Bet looked vague. “I heard he’s moved. I’ll call up the file if you’re interested.”
Jo smiled. “Okay. If I can do it straight away I will, just to put you in that good mood. Then I’ll go to New York.”
Bet leaned forward and pressed the buzzer on her desk. “Sue? Get the Ben Clements file, would you?” She glanced over her glasses at Jo. “You won’t back out of this?”
“I won’t back out of it.” Jo stood up. “You’ve got to try to understand about the other thing, Bet. It’s not just a series of articles. It’s me, and I can’t be objective about what’s happening anymore.”
The door opened and Bet’s secretary appeared with a manila folder. She grinned at Jo as she put it on Bet’s desk.
Bet flipped open the file. In it were one or two cuttings, some notes, and a photograph. She passed the photo to Jo. “There he is, a nice old boy by the look of him.”
Jo studied the face before her. Ben Clements looked as if he were in his early sixties, his hair and beard white, his face tanned and wrinkled, netted with a thousand laughter lines.

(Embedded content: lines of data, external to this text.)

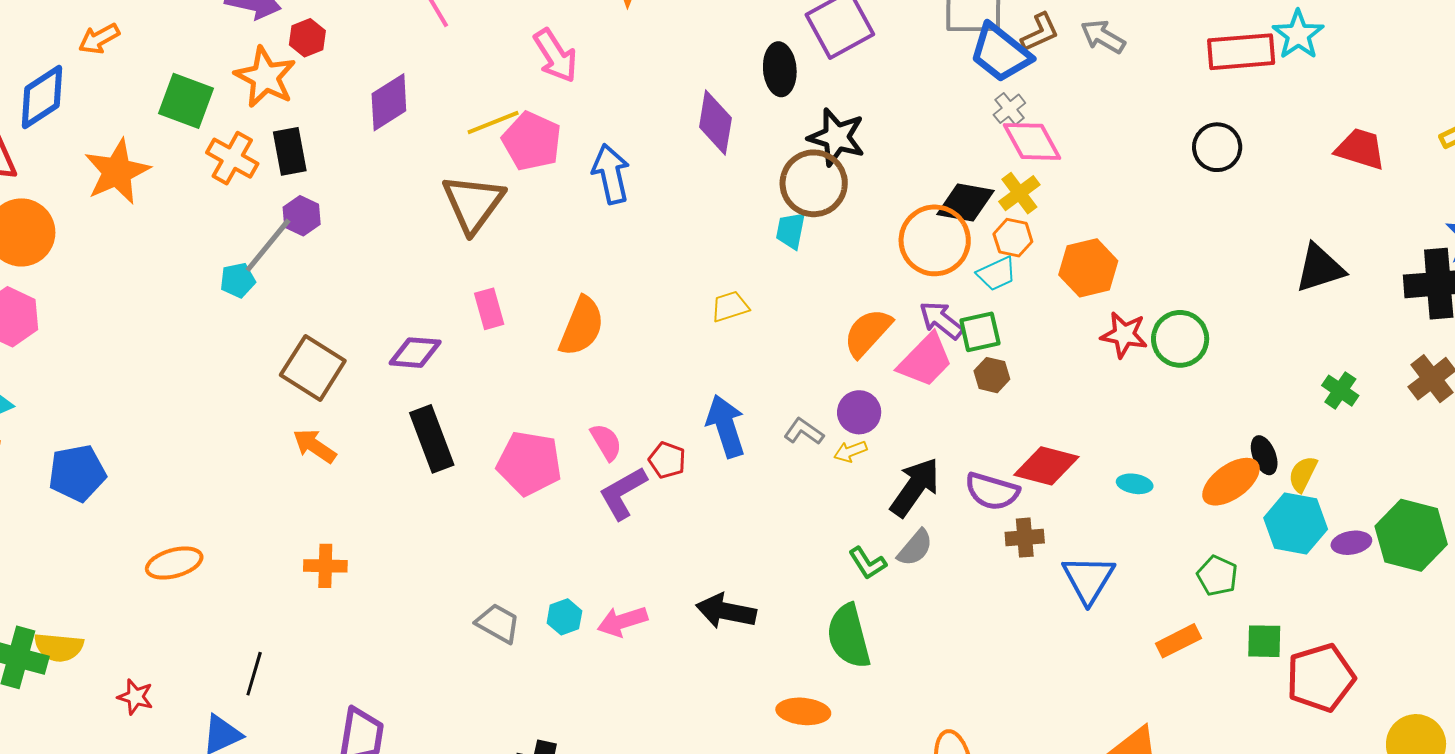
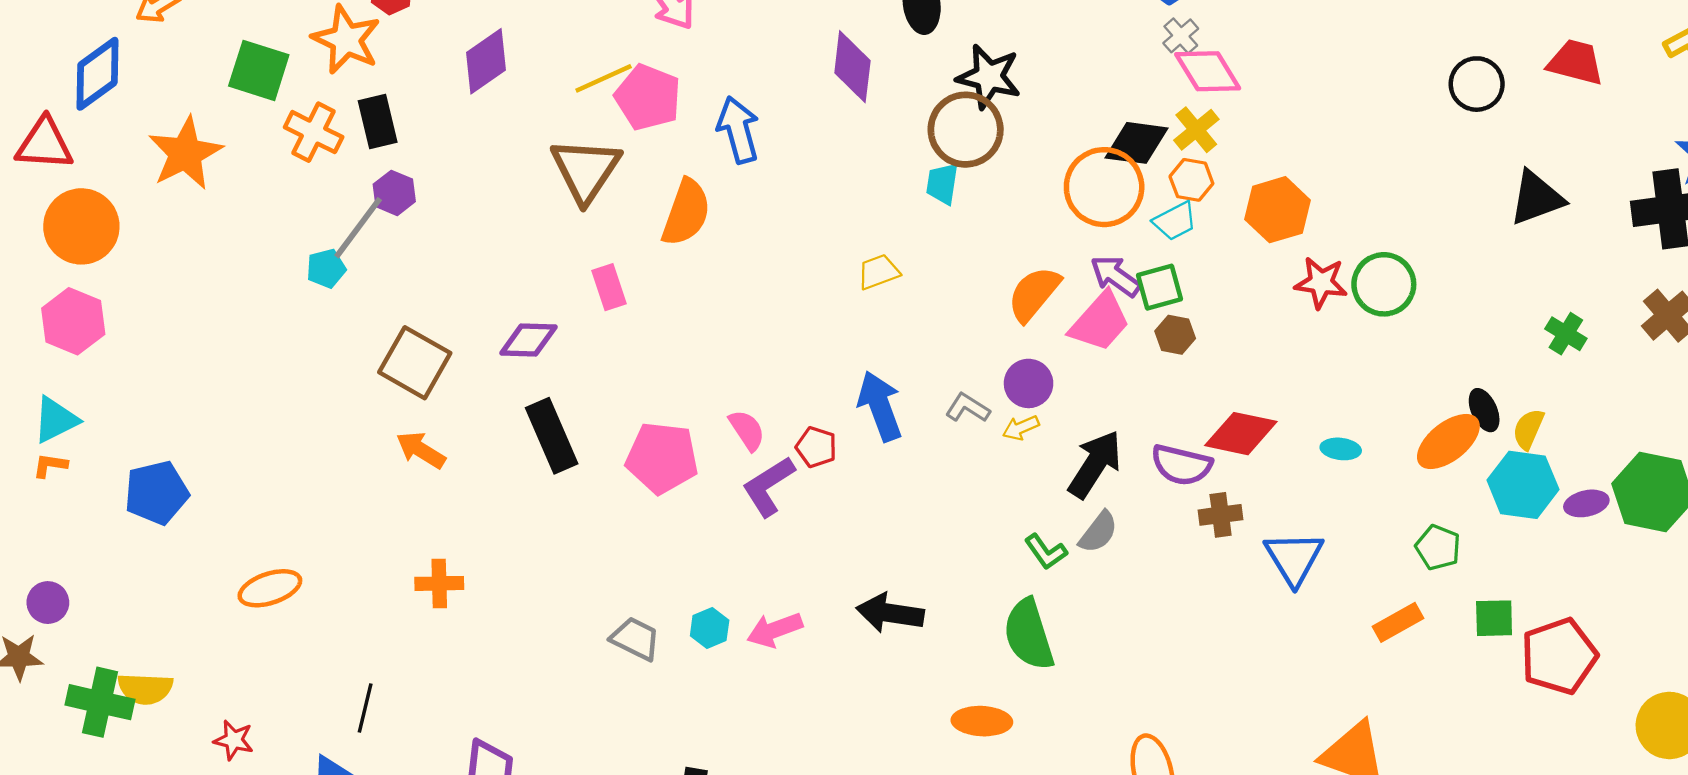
black circle: (1217, 147) -> (1477, 84), moved
orange semicircle: (582, 326) -> (686, 213), moved

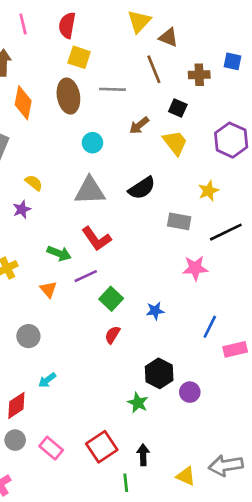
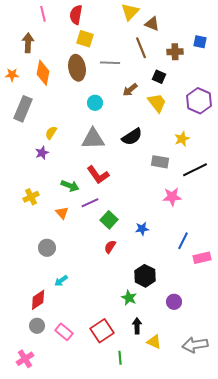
yellow semicircle: (34, 183) -> (51, 133), turned -96
purple circle: (190, 392) -> (174, 302), moved
black arrow: (143, 455) -> (137, 326), moved
yellow triangle: (186, 476) -> (154, 342), moved

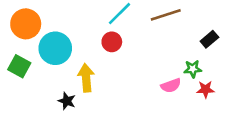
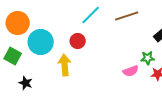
red circle: (112, 42) -> (78, 41), moved
black star: (67, 101) -> (26, 83), moved

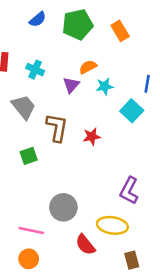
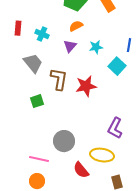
orange semicircle: (88, 67) -> (76, 26), moved
red star: (92, 137) -> (86, 86), size x1.5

“I gather he has a young wife, and hers is the angle we want, of course. Here”—Bet thrust the file at her—“stick that in your bag and work on it when you get home. I am scheduling it for the December issue, so I’ll want it by the sixteenth at the latest. Obviously I don’t want you to make it too summery—but you needn’t waffle on about Father Christmas on the farm. I’ve enough references to seasonal spirit in the rest of the issue. I’m trusting you, Jo. Normally I’d get one of our own feature writers on this.”
Jo took the file. “Don’t worry, Bet. You’ve made me feel so guilty already that I won’t let you down. I promise. I wouldn’t mind a trip up north actually.”